Un régime démocratique à haute représentativité est moins sujet à une rupture radicale parce que la haute qualité de sa représentation indique généralement que la réforme n'est pas une priorité pour la plupart des citoyens, et en partie parce que la réforme électorale protège les intérêts des représentants qui ont été élus sous les règles existantes et qui sont bien placés pour gêner les efforts en vue de la réforme. Ces conditions sont responsables dans le manque de réforme électorale fondamentale aux États-Unis, mis à part les droits associés au vote et au découpage électoral. Il existe cependant une situation dans laquelle les représentants peuvent conclure qu'une réforme pourrait mieux servir leurs intérêts personnels si la tendance change au détriment des partis traditionnels. Dans de tels cas, les représentants des partis traditionnels peuvent être motivés à changer le système électoral pour tenter d'empêcher ou de ralentir leur déclin : une réforme pour éviter une réforme. C'est la raison qui a d'ailleurs incité l'adoption de la représentation proportionnelle dans presque toute l'Europe de l'Ouest à la fin du 19e siècle et au début du 20e siècle.

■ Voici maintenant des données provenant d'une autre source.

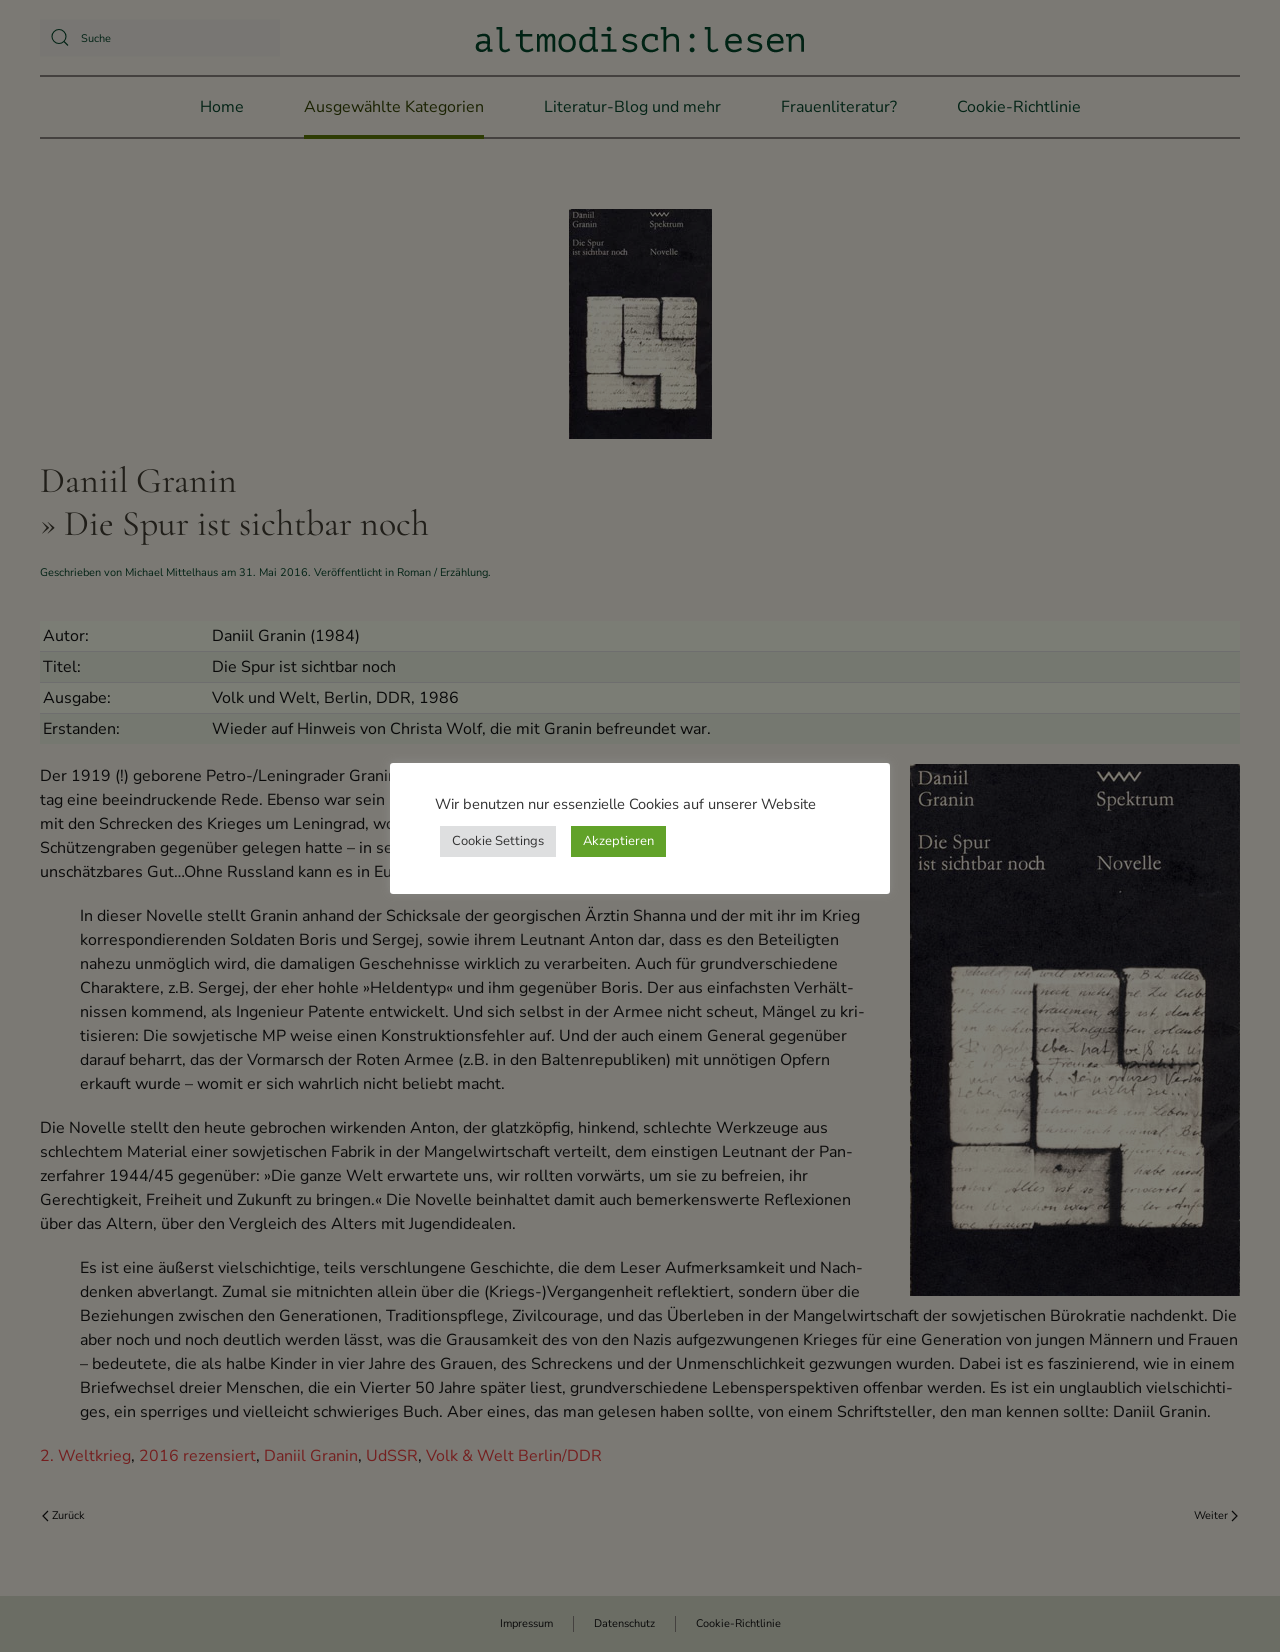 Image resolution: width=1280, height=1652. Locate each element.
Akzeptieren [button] (618, 841)
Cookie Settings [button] (498, 841) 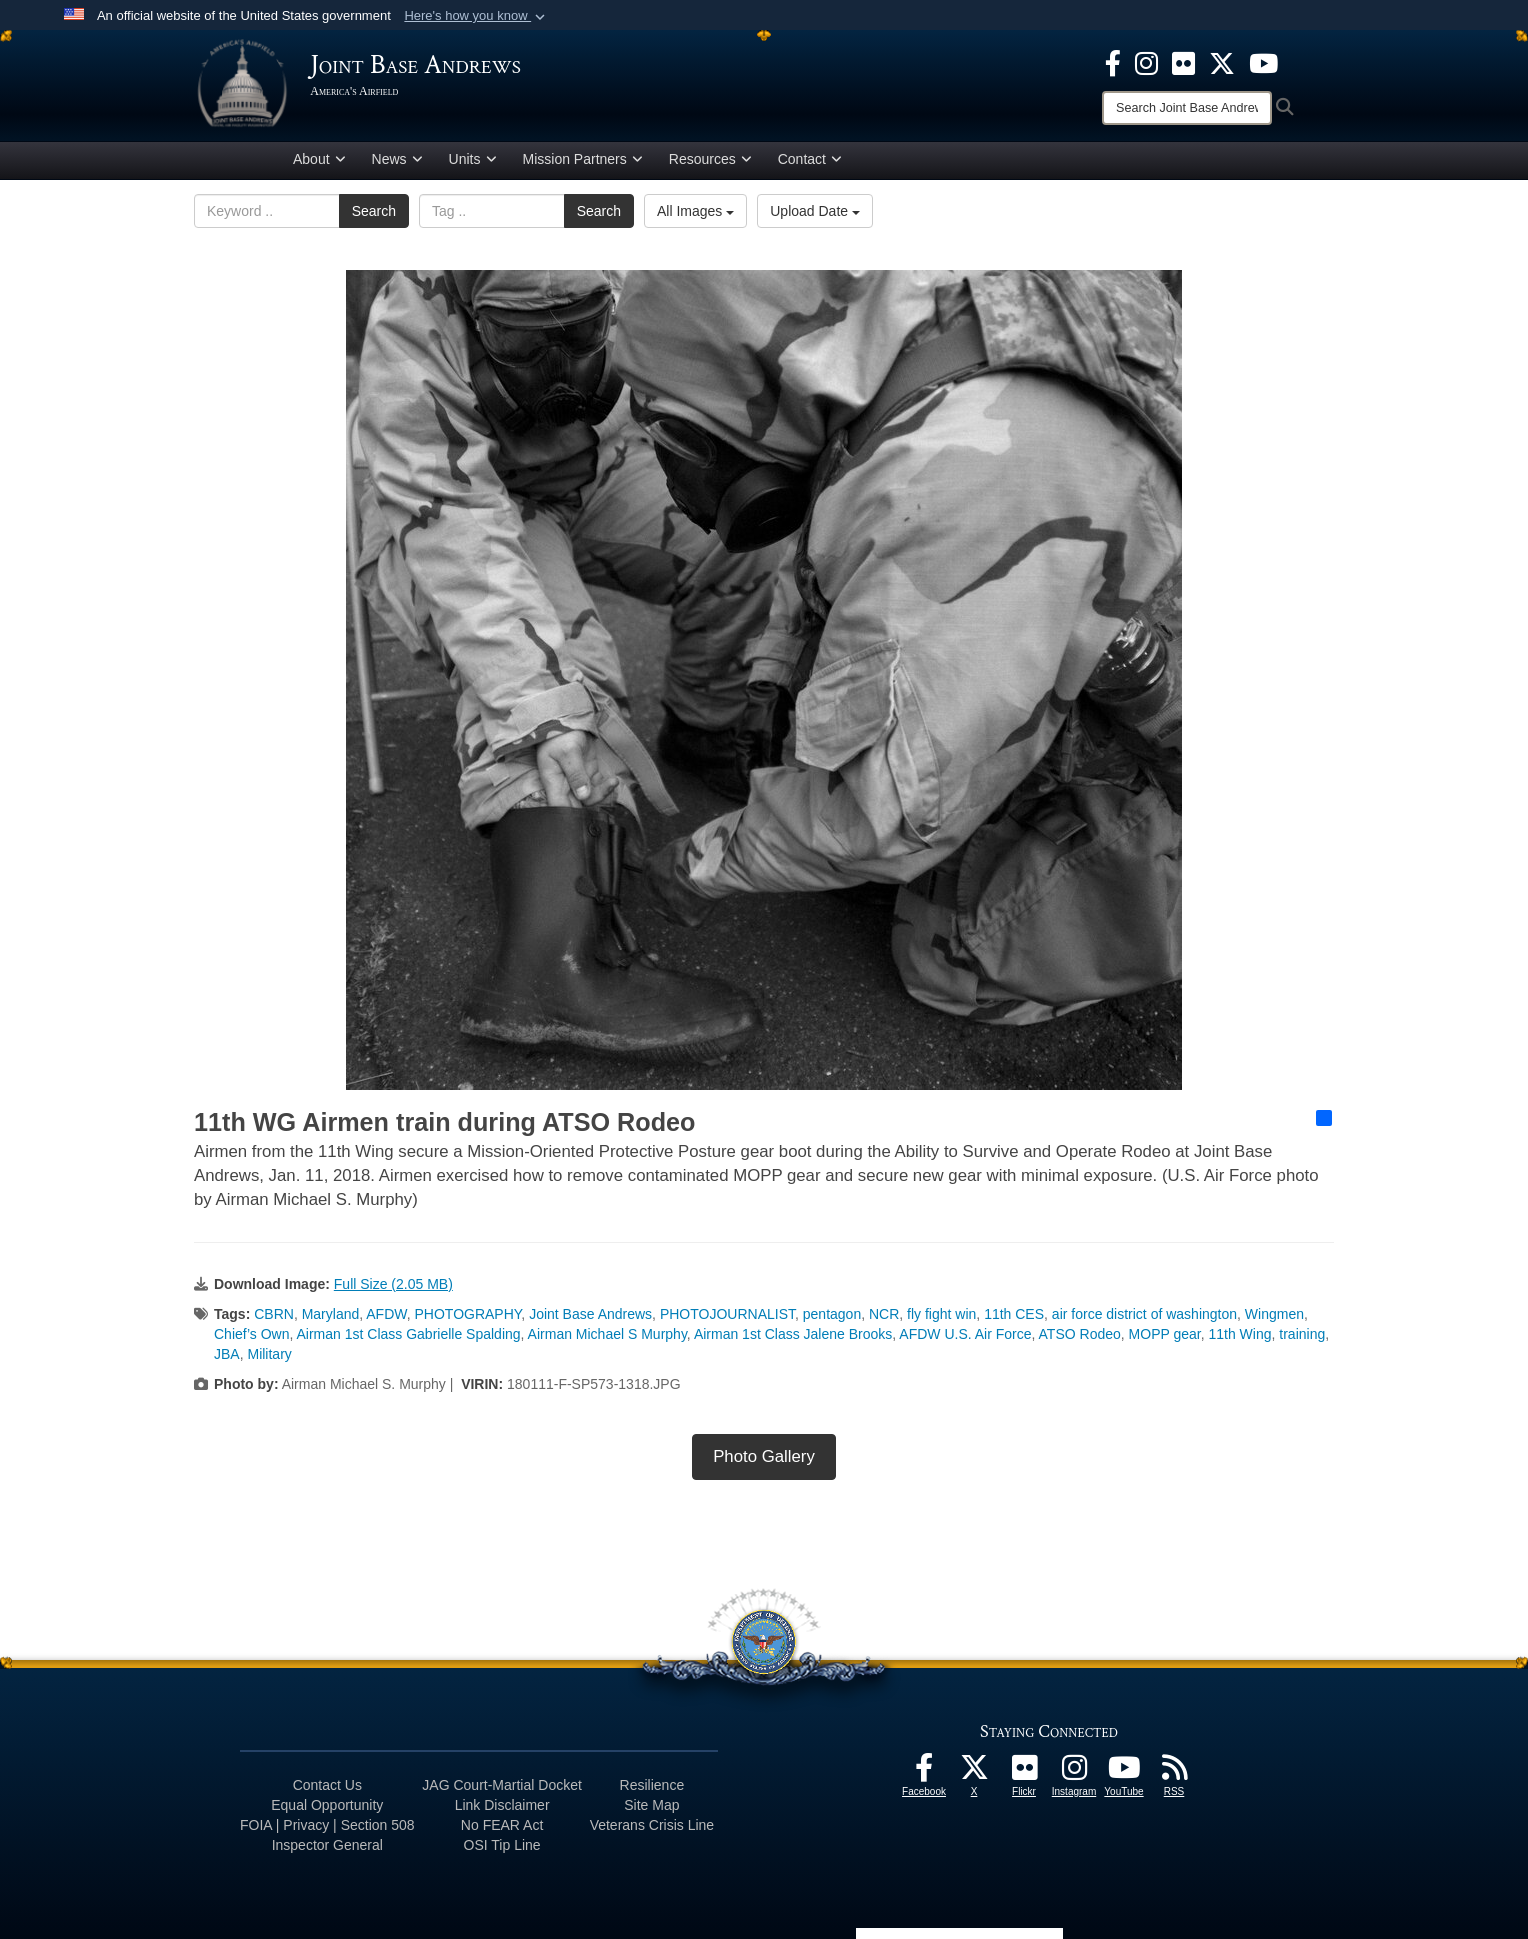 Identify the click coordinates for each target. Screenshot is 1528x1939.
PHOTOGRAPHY (468, 1317)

Cette réforme n'a pas été faite dans le but d'être équitable envers les partis émergeant de la classe ouvrière, mais pour permettre au parti libéral et aux autres partis au pouvoir en voie de déclin de conserver certains de leurs pouvoirs antérieurs.

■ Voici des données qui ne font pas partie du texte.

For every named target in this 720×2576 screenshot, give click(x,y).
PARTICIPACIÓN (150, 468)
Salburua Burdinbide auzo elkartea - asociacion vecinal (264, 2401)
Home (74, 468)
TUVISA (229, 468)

Il est plus difficile de prédire les chances d'une réforme en profondeur dans les cas où les démocraties n'ont pas de représentation parce que les promoteurs de la réforme rencontrent une forte résistance. Les pressions sont engendrées par le fait que les groupes qui sont sous-représentés, tôt ou tard, demandent un système électoral plus équitable et qu'ils tendent à demander des changements radicaux. Ces groupes ont également l'avantage de pouvoir invoquer les libertés civiles fondamentales et les droits politiques, ce qui leur permet d'organiser un puissant mouvement de réforme. Toutefois, ils doivent tenir compte des politiciens et des partis bénéficiant du système électoral en place et qui se sentent menacés par les changements proposés. Ceux-ci occupent des postes qui leur donnent le pouvoir de faire échouer toute tentative de réforme législative. Les résultats de la réforme, qu'il s'agisse d'une rupture radicale avec le passé, ou du maintien du statu quo, varient selon la puissance relative des forces pour et contre le changement à tout moment donné. En de telles circonstances, la réforme est souvent bloquée ou retardée pendant des années. Si la réforme est adoptée, il y a de fortes chances qu'elle soit tellement diluée que les mouvements de réforme ne soient pas satisfaits. À l'occasion, les mouvements de réforme gagnent assez d'influence pour écraser les adversaires aux intérêts bien établis.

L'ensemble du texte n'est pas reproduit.